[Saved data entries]
-- Opening Marker --

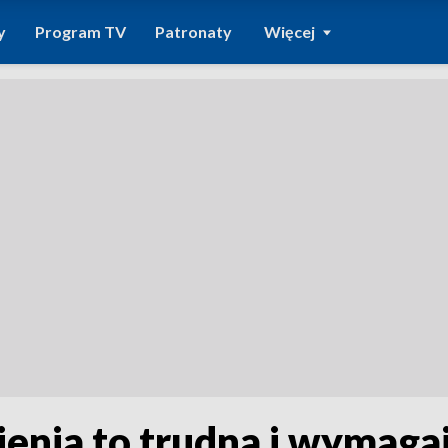
y
Program TV
Patronaty
Więcej
enia to trudna i wymagaj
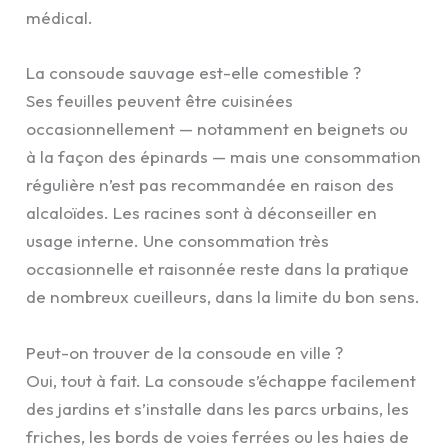
médical.
La consoude sauvage est-elle comestible ?
Ses feuilles peuvent être cuisinées
occasionnellement — notamment en beignets ou
à la façon des épinards — mais une consommation
régulière n’est pas recommandée en raison des
alcaloïdes. Les racines sont à déconseiller en
usage interne. Une consommation très
occasionnelle et raisonnée reste dans la pratique
de nombreux cueilleurs, dans la limite du bon sens.
Peut-on trouver de la consoude en ville ?
Oui, tout à fait. La consoude s’échappe facilement
des jardins et s’installe dans les parcs urbains, les
friches, les bords de voies ferrées ou les haies de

-- Closing Marker --

• _Problem description_
In the entries above, find each line with the word "consommation" and return it.

• _Answer for this exercise_
à la façon des épinards — mais une consommation
usage interne. Une consommation très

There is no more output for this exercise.